● How to complete this task: Would you filter these records and copy every line that has the word "will"?

:::

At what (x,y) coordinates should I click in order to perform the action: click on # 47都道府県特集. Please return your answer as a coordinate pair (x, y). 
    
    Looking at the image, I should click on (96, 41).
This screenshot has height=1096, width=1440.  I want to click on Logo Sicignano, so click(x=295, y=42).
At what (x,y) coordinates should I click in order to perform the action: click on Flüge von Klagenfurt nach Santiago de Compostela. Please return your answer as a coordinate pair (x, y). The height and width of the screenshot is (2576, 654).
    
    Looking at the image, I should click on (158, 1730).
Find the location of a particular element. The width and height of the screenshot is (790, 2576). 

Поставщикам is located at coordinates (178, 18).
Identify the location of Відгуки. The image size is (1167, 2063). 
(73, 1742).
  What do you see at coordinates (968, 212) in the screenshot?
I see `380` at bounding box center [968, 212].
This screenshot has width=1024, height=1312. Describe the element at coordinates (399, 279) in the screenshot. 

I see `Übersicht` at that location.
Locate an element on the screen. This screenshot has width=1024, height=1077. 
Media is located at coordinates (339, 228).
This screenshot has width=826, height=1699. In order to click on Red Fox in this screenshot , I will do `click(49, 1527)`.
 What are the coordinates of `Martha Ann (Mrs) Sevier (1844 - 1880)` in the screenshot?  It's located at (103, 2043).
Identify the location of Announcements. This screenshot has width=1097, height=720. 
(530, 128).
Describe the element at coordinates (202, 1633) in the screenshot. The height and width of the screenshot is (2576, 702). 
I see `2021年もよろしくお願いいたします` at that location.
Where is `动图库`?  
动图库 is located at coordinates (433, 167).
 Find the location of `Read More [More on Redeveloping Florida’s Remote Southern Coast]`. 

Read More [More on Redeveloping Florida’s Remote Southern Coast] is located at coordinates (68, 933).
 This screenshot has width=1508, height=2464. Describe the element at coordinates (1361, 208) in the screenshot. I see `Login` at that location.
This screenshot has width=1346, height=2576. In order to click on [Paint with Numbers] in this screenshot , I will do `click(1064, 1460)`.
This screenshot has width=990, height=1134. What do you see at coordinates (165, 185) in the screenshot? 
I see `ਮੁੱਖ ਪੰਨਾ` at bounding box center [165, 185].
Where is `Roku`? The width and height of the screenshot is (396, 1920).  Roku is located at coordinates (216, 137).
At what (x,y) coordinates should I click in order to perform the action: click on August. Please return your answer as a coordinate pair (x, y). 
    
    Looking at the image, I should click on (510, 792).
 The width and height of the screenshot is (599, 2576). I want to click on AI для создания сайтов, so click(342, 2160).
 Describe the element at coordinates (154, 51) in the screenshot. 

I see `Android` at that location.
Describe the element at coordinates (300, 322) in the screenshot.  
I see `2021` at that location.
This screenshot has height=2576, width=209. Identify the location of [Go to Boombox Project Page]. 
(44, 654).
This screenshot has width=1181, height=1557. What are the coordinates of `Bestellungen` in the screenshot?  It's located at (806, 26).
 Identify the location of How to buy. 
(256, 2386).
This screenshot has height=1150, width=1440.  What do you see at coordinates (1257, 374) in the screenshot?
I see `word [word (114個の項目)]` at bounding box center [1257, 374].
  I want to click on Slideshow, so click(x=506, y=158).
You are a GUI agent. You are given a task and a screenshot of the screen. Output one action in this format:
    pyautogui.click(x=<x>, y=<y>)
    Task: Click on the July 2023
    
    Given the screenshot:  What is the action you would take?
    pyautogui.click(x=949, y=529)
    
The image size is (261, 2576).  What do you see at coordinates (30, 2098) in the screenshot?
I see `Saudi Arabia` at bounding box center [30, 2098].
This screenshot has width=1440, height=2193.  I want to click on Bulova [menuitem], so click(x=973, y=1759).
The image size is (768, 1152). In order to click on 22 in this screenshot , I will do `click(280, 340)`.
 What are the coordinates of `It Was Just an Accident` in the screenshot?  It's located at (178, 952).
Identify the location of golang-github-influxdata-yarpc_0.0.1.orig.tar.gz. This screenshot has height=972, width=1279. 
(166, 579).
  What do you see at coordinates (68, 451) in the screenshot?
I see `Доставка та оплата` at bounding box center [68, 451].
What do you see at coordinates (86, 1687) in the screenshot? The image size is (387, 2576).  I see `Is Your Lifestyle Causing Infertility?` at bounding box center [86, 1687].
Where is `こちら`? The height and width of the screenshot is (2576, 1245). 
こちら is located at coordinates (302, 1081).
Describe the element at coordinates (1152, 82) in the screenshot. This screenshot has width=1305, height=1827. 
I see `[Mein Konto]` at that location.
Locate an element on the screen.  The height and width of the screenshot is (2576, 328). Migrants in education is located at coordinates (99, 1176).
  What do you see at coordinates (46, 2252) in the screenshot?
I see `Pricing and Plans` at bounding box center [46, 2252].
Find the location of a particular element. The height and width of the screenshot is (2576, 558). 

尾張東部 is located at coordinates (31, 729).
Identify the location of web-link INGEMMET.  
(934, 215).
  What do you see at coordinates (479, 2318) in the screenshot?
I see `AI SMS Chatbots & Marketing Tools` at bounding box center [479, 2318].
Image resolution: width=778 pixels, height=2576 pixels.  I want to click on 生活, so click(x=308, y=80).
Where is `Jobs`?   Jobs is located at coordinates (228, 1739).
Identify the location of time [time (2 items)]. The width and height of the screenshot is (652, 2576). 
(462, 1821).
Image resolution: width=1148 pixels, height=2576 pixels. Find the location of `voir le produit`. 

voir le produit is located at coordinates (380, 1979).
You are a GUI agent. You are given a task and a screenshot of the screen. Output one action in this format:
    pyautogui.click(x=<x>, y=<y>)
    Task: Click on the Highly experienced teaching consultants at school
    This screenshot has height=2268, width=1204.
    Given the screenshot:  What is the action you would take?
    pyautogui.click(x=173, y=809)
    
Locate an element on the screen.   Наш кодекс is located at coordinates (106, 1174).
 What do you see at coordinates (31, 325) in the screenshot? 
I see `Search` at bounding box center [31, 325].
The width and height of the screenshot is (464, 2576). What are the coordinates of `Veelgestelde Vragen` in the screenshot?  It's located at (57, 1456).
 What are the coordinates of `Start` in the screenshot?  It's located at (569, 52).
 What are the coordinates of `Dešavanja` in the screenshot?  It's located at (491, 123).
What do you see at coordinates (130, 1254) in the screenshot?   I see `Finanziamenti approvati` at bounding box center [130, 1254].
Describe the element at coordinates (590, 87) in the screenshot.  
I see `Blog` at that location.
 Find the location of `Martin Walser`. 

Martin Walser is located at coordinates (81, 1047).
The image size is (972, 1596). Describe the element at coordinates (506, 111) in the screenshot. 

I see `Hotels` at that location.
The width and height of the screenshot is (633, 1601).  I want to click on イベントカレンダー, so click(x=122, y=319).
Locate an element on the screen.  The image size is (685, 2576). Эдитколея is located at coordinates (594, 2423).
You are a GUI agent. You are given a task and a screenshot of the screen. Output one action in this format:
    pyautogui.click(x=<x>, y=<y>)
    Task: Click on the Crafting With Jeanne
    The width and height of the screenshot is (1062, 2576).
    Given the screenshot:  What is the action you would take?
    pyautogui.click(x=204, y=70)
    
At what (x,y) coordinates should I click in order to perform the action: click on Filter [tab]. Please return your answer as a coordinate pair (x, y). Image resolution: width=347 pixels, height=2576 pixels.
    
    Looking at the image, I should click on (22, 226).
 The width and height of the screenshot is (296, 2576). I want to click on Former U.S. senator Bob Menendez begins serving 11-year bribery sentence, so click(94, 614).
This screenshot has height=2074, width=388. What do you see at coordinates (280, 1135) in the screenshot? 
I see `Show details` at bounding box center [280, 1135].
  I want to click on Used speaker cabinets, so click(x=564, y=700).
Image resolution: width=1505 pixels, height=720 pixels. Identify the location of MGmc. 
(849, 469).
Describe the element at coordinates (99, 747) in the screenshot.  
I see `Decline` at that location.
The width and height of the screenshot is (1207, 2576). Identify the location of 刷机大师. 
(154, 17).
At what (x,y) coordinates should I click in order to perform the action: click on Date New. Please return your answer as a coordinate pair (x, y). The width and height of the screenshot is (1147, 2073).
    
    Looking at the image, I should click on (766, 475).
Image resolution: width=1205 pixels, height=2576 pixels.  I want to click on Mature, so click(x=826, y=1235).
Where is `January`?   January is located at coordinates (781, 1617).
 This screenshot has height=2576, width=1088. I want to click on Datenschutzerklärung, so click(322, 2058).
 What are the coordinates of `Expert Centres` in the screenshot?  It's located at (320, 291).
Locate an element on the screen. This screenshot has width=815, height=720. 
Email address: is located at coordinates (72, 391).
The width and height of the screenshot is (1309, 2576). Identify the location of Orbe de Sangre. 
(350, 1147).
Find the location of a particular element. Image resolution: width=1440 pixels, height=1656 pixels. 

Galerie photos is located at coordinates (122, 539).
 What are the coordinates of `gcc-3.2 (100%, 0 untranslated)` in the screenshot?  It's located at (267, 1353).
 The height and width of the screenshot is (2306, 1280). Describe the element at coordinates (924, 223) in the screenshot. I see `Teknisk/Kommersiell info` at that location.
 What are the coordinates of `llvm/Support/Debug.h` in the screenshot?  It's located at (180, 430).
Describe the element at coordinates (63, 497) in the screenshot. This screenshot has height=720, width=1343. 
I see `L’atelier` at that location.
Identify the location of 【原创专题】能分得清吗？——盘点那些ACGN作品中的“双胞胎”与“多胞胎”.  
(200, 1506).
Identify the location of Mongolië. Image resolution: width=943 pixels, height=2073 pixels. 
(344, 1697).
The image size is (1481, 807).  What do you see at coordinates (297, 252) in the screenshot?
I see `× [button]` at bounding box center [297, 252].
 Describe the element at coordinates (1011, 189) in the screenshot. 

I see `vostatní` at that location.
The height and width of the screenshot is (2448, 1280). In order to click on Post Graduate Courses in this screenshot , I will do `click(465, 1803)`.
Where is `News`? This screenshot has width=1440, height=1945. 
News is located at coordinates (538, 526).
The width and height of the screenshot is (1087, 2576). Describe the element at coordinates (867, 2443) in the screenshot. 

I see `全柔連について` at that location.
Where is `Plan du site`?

:::

● Problem solution:
This screenshot has width=826, height=1699. In order to click on Red Fox in this screenshot , I will do `click(49, 1527)`.
This screenshot has width=1346, height=2576. In order to click on [Paint with Numbers] in this screenshot , I will do `click(1064, 1460)`.
The image size is (768, 1152). In order to click on 22 in this screenshot , I will do `click(280, 340)`.
The height and width of the screenshot is (2448, 1280). In order to click on Post Graduate Courses in this screenshot , I will do `click(465, 1803)`.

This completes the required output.